## Data provided
[Start of Attachment]

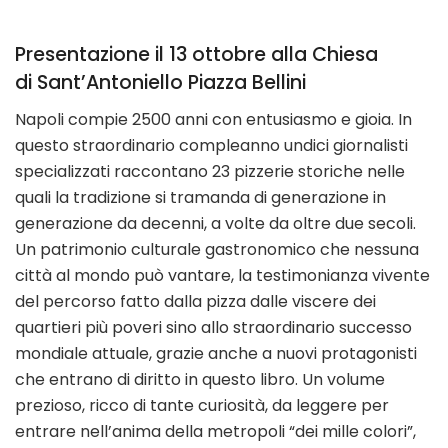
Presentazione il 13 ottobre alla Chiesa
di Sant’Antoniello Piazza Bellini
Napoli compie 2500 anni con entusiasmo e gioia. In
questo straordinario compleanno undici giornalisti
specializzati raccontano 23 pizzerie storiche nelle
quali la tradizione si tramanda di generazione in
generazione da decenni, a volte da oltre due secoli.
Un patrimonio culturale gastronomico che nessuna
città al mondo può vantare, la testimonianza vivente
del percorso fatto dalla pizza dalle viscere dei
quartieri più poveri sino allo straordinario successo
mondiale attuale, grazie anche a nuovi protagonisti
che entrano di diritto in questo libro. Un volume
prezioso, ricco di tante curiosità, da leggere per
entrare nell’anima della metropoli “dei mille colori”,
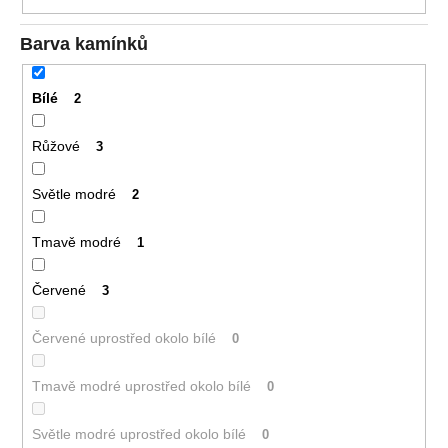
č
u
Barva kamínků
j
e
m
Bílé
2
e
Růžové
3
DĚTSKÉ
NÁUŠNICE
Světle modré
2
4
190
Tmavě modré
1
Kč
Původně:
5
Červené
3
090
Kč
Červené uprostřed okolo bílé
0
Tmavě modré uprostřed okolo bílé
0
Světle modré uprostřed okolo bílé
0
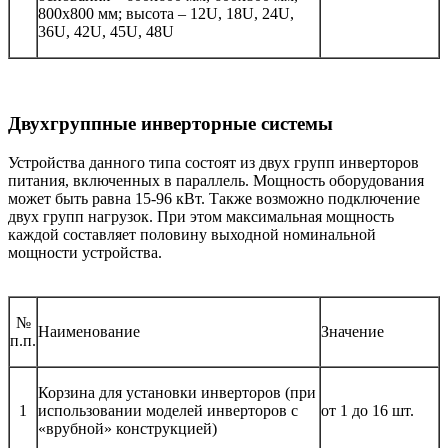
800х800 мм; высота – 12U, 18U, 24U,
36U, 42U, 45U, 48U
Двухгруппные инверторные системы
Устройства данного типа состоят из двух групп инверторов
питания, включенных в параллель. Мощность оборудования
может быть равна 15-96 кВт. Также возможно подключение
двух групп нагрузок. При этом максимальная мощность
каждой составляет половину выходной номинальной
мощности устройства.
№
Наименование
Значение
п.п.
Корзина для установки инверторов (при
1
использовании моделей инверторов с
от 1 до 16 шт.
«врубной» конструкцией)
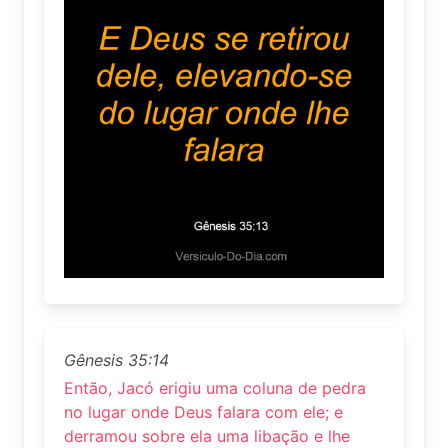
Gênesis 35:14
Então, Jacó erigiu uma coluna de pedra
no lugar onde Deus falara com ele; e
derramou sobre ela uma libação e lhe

[End of Attachment]
[Start of Attachment]

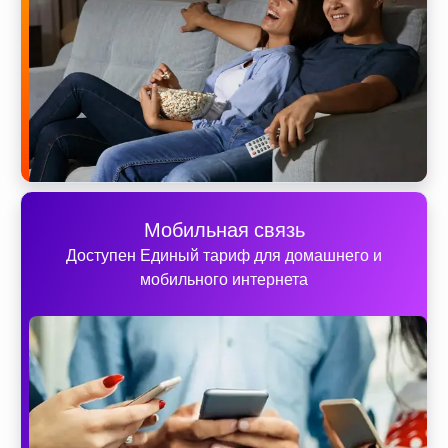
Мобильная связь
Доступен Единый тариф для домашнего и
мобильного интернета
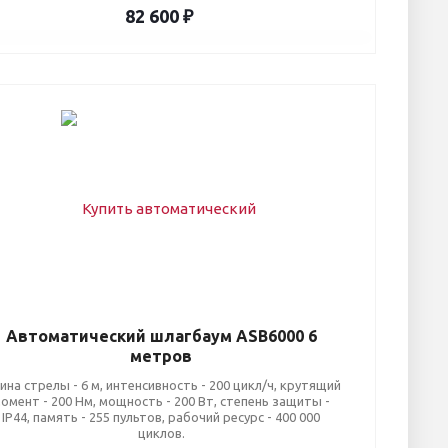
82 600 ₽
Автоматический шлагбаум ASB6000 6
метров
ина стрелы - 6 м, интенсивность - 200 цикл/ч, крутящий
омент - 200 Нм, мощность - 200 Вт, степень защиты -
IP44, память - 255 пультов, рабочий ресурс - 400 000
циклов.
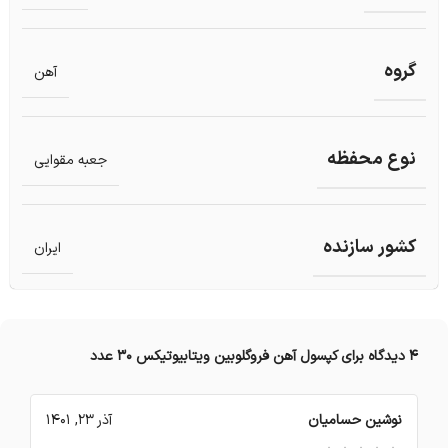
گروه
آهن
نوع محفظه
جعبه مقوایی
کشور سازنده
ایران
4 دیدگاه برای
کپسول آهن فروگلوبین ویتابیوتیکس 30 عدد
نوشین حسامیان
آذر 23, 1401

[End of Attachment]

## What is being asked
Using only the listing above, restate exactly the lines from the line containing "Presentazione il 13 ottobre alla Chiesa" through the line containing "del percorso fatto", both included.

## Solution for this problem
Presentazione il 13 ottobre alla Chiesa
di Sant’Antoniello Piazza Bellini
Napoli compie 2500 anni con entusiasmo e gioia. In
questo straordinario compleanno undici giornalisti
specializzati raccontano 23 pizzerie storiche nelle
quali la tradizione si tramanda di generazione in
generazione da decenni, a volte da oltre due secoli.
Un patrimonio culturale gastronomico che nessuna
città al mondo può vantare, la testimonianza vivente
del percorso fatto dalla pizza dalle viscere dei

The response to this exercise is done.